Meals and Time
School is rapidly approaching. Along with the lists of school supplies and clothes needed for the new year is the contemplation of meals.
There are ways to cut down time spent in the kitchen and avoid wasted food in the budget.
Fresh vegetables are a joy in season, but when the weather is cold and you don’t have a farmer’s cellar with vegetables put away for the winter, what do you do?
Make Use of Your Freezer
Take a trip down your grocer’s freezer aisle and see what is in stock in the vegetable section. You should be able to find the tried and true items like potatoes, sweet potatoes, corn, mixed vegetables and broccoli, but look for the groupings of vegetables that have been cleaned and prepped for cooking.
PictSweet has a line of vegetables designed to help out the cook. Peeled, diced (or sliced) and frozen, these bags of tasty morsels lend themselves to quick soups, stews, casseroles, and side dishes.
Birdseye has a line called Steamfresh that is designed to be prepared in the microwave. They also have a variety of vegetables with different flavor profiles. There are also lines of veggie made pastas and fries and tots.
NOTE: All frozen vegetables can be prepared in the microwave.
Next check out the meat case. Your grocer will no doubt sell large quantities of poultry and ground beef at good prices. What this means is you can use these items as building blocks for meals that can be prepped ahead of time and tucked away in your freezer.

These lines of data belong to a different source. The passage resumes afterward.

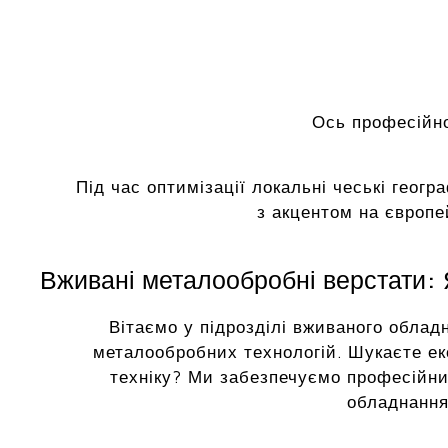
Ось професійно
Під час оптимізації локальні чеські геогр
з акцентом на європе
Вживані металообробні верстати: Я
Вітаємо у підрозділі вживаного облад
металообробних технологій. Шукаєте ек
техніку? Ми забезпечуємо професійни
обладнання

One of my local grocery chains has a pick 5 for $25 deal going most weeks. You pick 5 items from a variety of cuts of mean or poultry and pay only $25. It is a fantastic way to stretch the budget and fill the freezer.
Take five or ten pounds of ground beef, a bag of prepped onions, celery and carrots, some salt and pepper and a large skillet or two and a stock pot or dutch oven and brown all the meat with the additions. You don’t want to put it all in one pot, it will need room to cook and brown. Drain and bag in one pound portions, labeling the bag adding the preparation date. Tuck it into the freezer. You now have five or ten separate bags of meat prepped for casseroles, stews, chili, or sloppy joes.
Or you could take five pounds of ground beef, separate it into two two pound portions and one one pound portions add one pound of your favorite sausage mix to each of the two pounds of beef and one half pound of sausage to the one pound of beef, add salt, pepper, garlic, onion and whatever you like in your meatloaf. Mix, and bag in the size you prefer, label and tuck into your freezer. You now have either 2 large and 1 small or 5 small meatloaves. Or you could use a portion to make meat balls.
The chicken or poultry can also be precooked – I like to put a large flat of boneless, skinless chicken breasts into my slow cooker and cook until done. I can either cut up the cooked chicken or bag individual pieces. I now have the start to a pot pie or chicken and rice or a base to use for dumplings.
Freezer labels should include the following:
- Item in the bag – chicken breast meat
- Date prepared – 07/01/18
- Seasonings included – salt, pepper, onion, garlic
If you prepare dump meals be sure to include the cooking instructions.
This is going to take some time, but it will be worth it. Really!
Now that you have taken that trip through your grocery store and found out what they have in stock, you can put together a list of all the family’s favorite meals. Take your time. Think about Taco Tuesdays and Left Over Nights. Do you have Game Nights or Movie Nights? Are there some meals your family really love? Pizza? Sandwiches?
Collect those ideas and your favorite recipes.
Are there particular brands of food you like? Betty Crocker, Tyson and the like? Check out their websites for new recipes and coupons. For example, I love Near East rice pilaf, but during a recent trip to their website I found new products I wanted to try. I made sure to add them to my shopping list – and bookmark the recipes.
Congratulations! You now have the foundation of a meal plan that could take you through the school year.